Chō-Han Bakuchi or simply Chō-Han (丁半) is a traditional Japanese gambling game using dice.

==Gameplay==
The game uses two standard six-sided dice, which are shaken in a bamboo cup or bowl by a dealer. The cup is then overturned onto the floor. Players then place their wagers on whether the sum total of numbers showing on the two dice will be "Chō" (even) or "Han" (odd). The dealer then removes the cup, displaying the dice. The winners collect their money.

Depending on the situation, the dealer will sometimes act as the house, collecting all losing bets. More often, the players will bet against each other (this requires an equal number of players betting on odd and even) and the house will collect a set percentage of winning bets.

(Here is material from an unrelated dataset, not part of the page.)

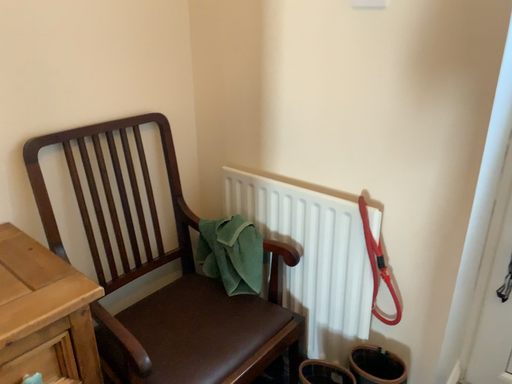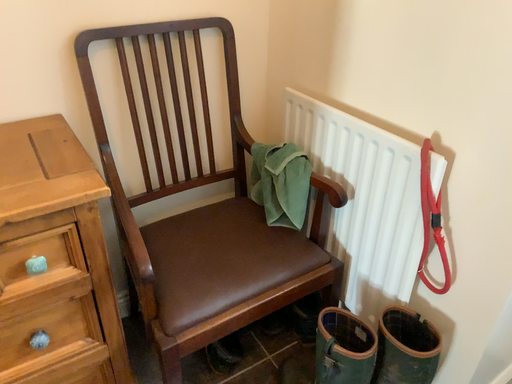 Question: How did the camera likely rotate when shooting the video?

Choices:
 (A) rotated upward
 (B) rotated downward

Answer: (B)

Of the 36 possible outcomes, there are six distinct doubles that result in an even (丁) outcome (e.g., (1,1), (2,2), etc.) and 30 pairings of different numbers: 18 odd sums, and 12 even sums.

Chō-Han outcomes
| 出目 | 1 | 2 | 3 | 4 | 5 | 6 |
|---|---|---|---|---|---|---|
| 1 | （1，1） ピンゾロの丁 | （1，2） イチニの半 | （1，3） サンミチの丁 | （1，4） ヨイチの半 | （1，5） グイチの丁 | （1，6） イチロクの半 |
| 2 | （2，1） イチニの半 | （2，2） ニゾロの丁 | （2，3） サニの半 | （2，4） シニの丁 | （2，5） グニの半 | （2，6） ニロクの丁 |
| 3 | （3，1） サンミチの丁 | （3，2） サニの半 | （3，3） サンゾロの丁 | （3，4） シソウの半 | （3，5） グサンの丁 | （3，6） サブロクの半 |
| 4 | （4，1） ヨイチの半 | （4，2） シニの丁 | （4，3） シソウの半 | （4，4） シゾロの丁 | （4，5） グシの半 | （4，6） シロクの丁 |
| 5 | （5，1） グイチの丁 | （5，2） グニの半 | （5，3） グサンの丁 | （5，4） グシの半 | （5，5） ゴゾロの丁 | （5，6） ゴロクの半 |
| 6 | （6，1） イチロクの半 | （6，2） ニロクの丁 | （6，3） サブロクの半 | （6，4） シロクの丁 | （6，5） ゴロクの半 | （6，6） ロクゾロの丁 |

==Culture==
The game was a mainstay of the bakuto, itinerant gamblers in old Japan, and is still played by the modern yakuza. In a traditional Chou-Han setting, players sit on a tatami floor. The dealer sits in the formal seiza position and is often shirtless (to prevent accusations of cheating), exposing his elaborate tattoos. The rule also applies to female dealers. For this reason, they wear sarashi to preserve modesty.

Many Japanese films, especially chambara and yakuza movies, feature Chou-Han scenes. It is also a playable minigame in many of the Ryū ga Gotoku (Yakuza) series of video games.